そのため、その両社から何人かの出向者もいて商社や銀行の人達とも一緒に働き、よく神田で飲みにも行きました。
第一勧業銀行の仕事の1つは、毎年、国別の投資環境調査を行い、それをまとめて「投資環境ガイドブック」を作成するというものがありました。
1年間で3か国ほどの「投資環境ガイドブック」を作成する仕事で、それを銀行の出向者とリサーチャー社員の3名で1か国づつ担当し、2名1組で海外出張をして原稿をまとめる仕事です。
各対象国に1週間ほど現地調査に行って、関連文献を集めるとともに、それぞれの都市で毎日4~5社、5日間で合計20社ほど進出企業からヒアリングを行い、外資環境や、採用や人事労務、インフラ等の現状や課題の情報を集めました。
そのため、5年間ほど毎年2か国の海外調査に2週間ほど出ていたので、この仕事で10か国は行けて良い経験でした。

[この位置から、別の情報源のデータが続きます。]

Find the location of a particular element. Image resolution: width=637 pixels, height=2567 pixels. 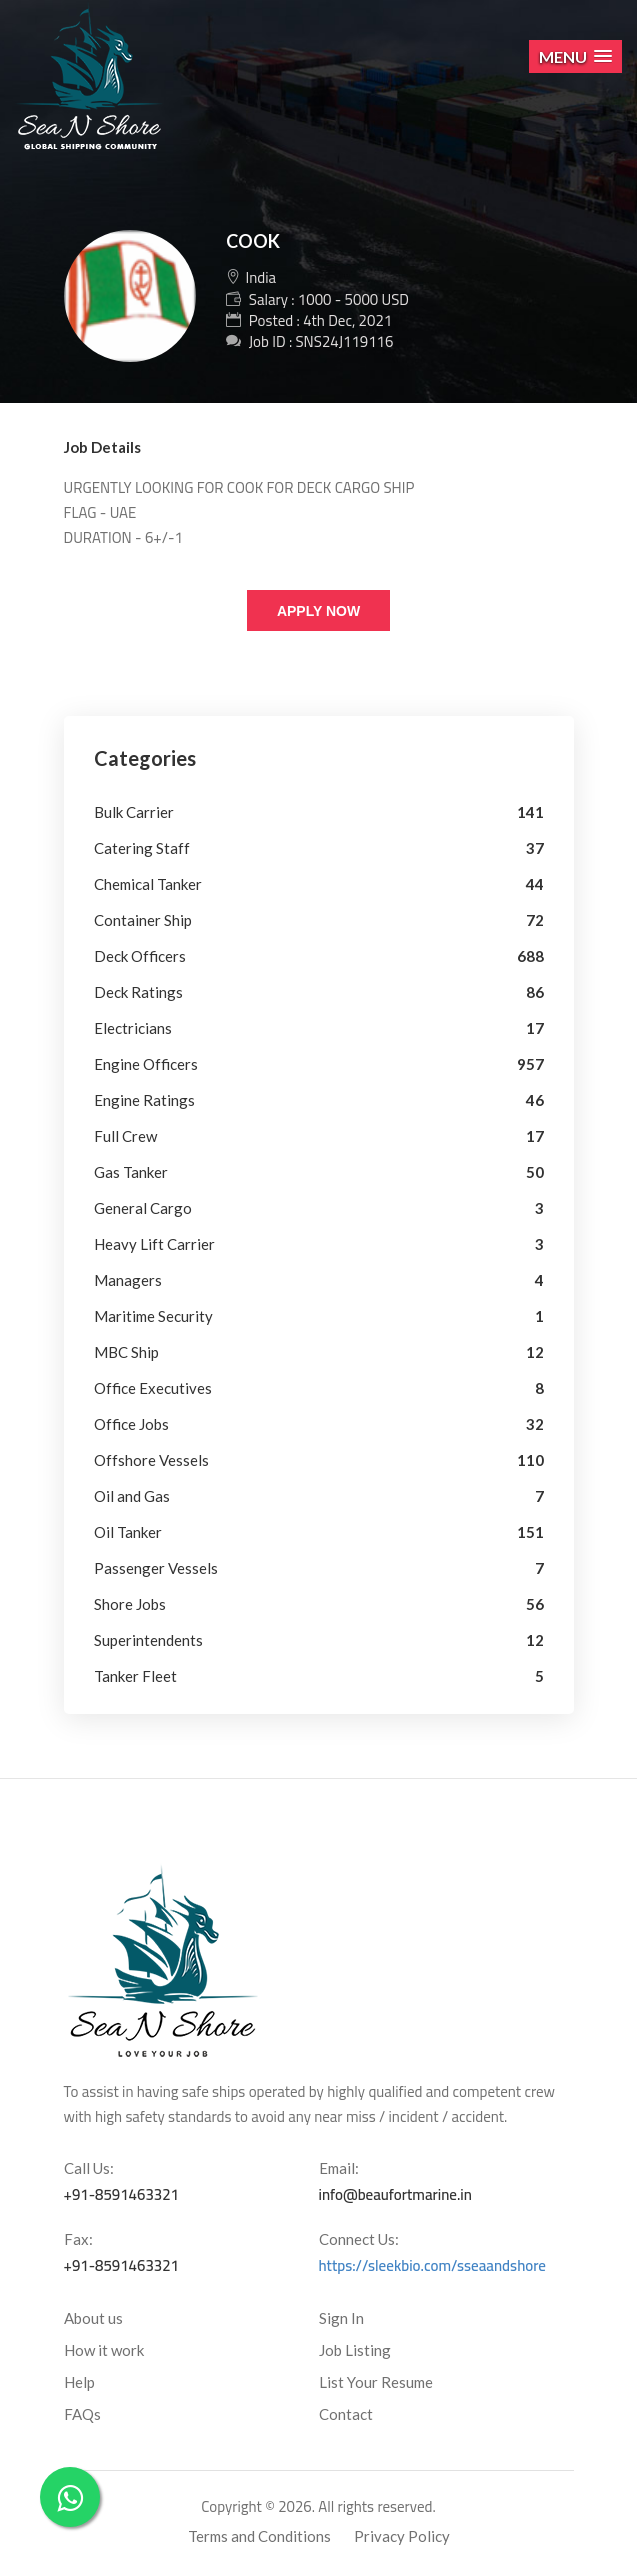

ただし、2日ごとに都市から都市に異動してヒアリングをする仕事が2週間も続くと、かなりの体力を使うので、夜中にホテルに着いてそのまま泥の様にベッドで寝たことも多くありました。
イタリアのローマに行った時には、銀行のミラノ駐在事務所の方がどんな説明をしたのか分かりませんが、日本の最大銀行の投資ミッションが来ると勘違いされて、各省庁から10人近い役人が大会議室に集まっていました。
イタリア語の通訳も雇いましたが観光通訳なのでビジネスの通訳が全く出来ず、「この通訳は何を言ってるか分からない。もう直接英語でやらせてくれ。」という流れになりました。
その時は同行の同僚が英語が堪能でしたので何とか切り抜けましたが、本当に冷や汗を掻きました。
皆さんもこんなハードな現地調査やってみたいですか?
当社でもこんな海外調査まで出来るようになると、ハードだけど面白いかもしれませんね。